| 研究概要 |
・SF DowdyとMaterial Transfer Agreementを交わし、日本でのtat-e1aプラスミドおよびTAT-E1A proteinの使用許可を得た。
・Tat-e1aプラスミド含有E.coliから、TAT-E1A proteinを10回pulificationし、Laemmli試料溶液に溶解させ、12.5%ゲルを支持体としたトリス-グリシン系SDS-PAGEを行い、CBB染色を施し泳動パターンを観察したところ、9回分の産物から目的となる分子量をもった単一バンドを得た。なお、これら9回分の産物はそれぞれ約1mLずつ得られている。

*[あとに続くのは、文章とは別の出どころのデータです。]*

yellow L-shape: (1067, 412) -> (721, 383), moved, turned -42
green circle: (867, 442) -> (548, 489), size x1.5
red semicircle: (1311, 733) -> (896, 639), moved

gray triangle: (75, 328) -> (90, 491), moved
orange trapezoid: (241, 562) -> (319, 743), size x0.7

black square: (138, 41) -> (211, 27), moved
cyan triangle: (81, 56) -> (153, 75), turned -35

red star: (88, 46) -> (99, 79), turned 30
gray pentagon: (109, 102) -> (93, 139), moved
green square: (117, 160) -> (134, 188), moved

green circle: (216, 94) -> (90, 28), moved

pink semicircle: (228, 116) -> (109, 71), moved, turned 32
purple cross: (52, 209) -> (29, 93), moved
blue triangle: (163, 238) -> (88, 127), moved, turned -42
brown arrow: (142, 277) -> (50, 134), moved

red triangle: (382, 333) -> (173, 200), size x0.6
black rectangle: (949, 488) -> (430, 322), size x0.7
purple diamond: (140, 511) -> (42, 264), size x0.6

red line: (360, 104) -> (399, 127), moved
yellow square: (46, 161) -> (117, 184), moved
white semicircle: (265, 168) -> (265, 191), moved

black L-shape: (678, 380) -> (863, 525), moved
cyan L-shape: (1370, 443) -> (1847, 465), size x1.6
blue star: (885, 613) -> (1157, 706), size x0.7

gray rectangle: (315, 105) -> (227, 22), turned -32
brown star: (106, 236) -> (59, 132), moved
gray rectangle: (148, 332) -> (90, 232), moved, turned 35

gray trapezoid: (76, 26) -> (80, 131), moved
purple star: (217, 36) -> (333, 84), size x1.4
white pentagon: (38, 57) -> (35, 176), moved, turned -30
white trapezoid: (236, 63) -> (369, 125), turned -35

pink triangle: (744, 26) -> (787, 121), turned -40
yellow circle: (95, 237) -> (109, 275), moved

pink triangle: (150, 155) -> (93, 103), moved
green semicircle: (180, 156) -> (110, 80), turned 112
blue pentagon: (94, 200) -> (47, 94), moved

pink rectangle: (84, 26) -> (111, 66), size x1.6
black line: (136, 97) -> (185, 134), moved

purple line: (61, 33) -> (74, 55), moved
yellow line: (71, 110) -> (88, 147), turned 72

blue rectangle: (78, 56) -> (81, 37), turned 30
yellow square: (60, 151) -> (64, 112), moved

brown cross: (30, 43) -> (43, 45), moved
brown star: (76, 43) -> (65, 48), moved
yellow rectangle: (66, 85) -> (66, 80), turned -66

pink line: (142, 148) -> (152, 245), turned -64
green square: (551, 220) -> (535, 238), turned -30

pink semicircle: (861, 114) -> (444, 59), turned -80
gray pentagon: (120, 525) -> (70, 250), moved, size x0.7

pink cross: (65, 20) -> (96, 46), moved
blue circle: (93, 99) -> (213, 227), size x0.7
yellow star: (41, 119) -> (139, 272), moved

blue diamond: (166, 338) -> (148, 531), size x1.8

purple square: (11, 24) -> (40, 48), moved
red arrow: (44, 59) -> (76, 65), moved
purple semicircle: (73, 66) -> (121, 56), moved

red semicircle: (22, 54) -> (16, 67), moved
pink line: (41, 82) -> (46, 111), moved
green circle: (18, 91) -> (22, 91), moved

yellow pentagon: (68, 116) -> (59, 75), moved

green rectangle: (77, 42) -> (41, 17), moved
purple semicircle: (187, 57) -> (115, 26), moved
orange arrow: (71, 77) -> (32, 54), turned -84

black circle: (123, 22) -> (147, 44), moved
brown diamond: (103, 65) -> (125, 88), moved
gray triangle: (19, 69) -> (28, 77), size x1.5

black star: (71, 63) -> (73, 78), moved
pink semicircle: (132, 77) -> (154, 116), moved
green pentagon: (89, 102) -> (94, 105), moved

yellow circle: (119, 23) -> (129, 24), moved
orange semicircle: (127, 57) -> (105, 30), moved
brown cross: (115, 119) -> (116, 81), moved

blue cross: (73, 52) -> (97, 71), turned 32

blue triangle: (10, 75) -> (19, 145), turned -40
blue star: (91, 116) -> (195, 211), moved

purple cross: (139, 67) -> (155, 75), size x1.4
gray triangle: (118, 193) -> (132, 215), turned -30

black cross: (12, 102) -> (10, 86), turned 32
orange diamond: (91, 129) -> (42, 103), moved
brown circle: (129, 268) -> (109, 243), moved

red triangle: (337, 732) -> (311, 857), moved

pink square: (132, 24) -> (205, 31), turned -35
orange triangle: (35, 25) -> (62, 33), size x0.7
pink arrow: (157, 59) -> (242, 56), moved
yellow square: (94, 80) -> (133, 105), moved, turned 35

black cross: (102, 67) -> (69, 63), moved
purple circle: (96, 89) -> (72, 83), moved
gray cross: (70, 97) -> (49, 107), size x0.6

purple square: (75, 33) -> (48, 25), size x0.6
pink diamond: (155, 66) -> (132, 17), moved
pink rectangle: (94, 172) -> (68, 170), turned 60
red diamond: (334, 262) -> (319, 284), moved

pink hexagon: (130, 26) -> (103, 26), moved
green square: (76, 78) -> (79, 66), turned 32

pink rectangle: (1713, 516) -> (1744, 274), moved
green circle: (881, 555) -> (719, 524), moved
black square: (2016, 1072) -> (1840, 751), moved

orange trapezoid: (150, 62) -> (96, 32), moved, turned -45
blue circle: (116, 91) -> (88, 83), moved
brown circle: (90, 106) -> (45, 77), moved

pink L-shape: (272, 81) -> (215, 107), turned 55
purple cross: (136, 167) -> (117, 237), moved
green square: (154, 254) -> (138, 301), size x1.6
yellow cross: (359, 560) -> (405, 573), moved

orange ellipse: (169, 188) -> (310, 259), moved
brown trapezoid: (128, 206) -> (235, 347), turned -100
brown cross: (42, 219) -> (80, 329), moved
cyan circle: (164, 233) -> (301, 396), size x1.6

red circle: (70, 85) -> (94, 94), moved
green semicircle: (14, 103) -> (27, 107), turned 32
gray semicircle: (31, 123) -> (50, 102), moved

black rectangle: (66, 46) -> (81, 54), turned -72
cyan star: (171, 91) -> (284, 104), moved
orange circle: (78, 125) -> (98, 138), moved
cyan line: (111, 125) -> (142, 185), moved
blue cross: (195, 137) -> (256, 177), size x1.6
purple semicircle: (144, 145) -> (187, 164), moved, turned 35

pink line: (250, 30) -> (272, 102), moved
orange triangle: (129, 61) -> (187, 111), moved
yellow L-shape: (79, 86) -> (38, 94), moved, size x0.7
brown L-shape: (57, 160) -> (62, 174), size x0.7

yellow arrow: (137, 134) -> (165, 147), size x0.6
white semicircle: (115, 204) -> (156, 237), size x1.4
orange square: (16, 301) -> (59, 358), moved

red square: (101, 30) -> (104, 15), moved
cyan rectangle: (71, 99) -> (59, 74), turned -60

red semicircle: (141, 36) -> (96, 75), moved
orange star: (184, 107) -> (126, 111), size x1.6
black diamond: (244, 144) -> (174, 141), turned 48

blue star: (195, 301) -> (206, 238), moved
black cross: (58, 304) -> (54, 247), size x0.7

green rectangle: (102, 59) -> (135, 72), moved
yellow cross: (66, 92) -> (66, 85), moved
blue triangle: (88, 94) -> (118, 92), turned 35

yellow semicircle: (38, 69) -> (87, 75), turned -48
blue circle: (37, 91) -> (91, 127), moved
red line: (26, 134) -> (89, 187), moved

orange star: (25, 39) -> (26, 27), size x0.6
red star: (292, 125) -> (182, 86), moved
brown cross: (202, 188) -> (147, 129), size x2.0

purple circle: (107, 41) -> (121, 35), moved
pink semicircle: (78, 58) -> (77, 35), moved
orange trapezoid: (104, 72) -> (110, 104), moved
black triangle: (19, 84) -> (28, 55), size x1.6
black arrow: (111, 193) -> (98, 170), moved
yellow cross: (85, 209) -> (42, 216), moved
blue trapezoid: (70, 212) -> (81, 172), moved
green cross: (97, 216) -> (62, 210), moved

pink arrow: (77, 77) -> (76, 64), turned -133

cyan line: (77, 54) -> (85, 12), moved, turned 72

・L GuelenらがTAT-proteinを用いた実験を発表(Oncogene23(5),1153-1165,2004)しており,その中で使用されたTAT-GFPが本研究でも有用なコントロールとなりうるので,tat-gfpプラスミド含有E.coliを譲渡してもらった。現在、TAT-GFP proteinをpulification中である。
・癌細胞株SCCVIIは、RPMI-1640で培養したが、FBSは14%濃度必要であった。SCCVIIのgrowth curveを描き、PDTを計算したところ、0.83日であった。現在、in vivo workに備え、大量培養が済み、凍結保存状態にある。
・本in vivo実験は、SCAW分類・カテゴリーDに相当するので、動物実験計画書を作製、実験許可を申請中であり、現在、実験許可(承認)を待っている。
・今後行う予定であるWestern blotting、免疫組織化学的染色に備え、抗E1A抗体を用いてDot blottingを行った。ECLによる抗原濃度は、約0.1μg/mLが検出限界であることが判明した。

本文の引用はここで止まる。